[Input material Boundary: Start]

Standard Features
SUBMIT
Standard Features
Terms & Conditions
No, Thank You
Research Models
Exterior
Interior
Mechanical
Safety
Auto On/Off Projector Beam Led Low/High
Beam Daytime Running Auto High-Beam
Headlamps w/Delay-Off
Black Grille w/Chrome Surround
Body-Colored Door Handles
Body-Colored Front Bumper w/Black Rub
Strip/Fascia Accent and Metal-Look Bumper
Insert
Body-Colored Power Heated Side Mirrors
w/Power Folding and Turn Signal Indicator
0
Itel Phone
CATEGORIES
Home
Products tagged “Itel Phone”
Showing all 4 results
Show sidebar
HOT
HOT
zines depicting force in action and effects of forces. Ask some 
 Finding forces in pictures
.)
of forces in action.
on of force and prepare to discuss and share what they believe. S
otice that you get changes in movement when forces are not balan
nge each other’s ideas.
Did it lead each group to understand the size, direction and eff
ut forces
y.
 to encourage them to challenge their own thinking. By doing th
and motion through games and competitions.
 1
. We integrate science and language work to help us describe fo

[Input material Boundary: End]
[Input material Boundary: Start]

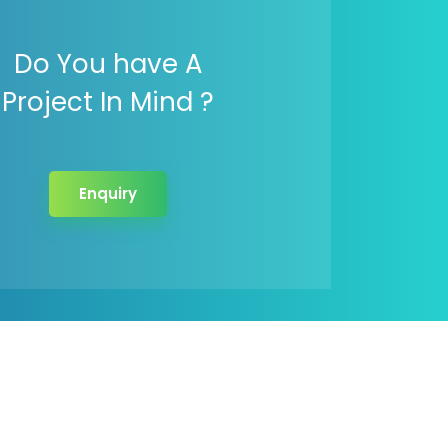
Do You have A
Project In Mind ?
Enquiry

[Input material Boundary: End]

## Action item
Work out how many lines in the entries above include the word "High". Respond with only the number.

## Solution for this task
2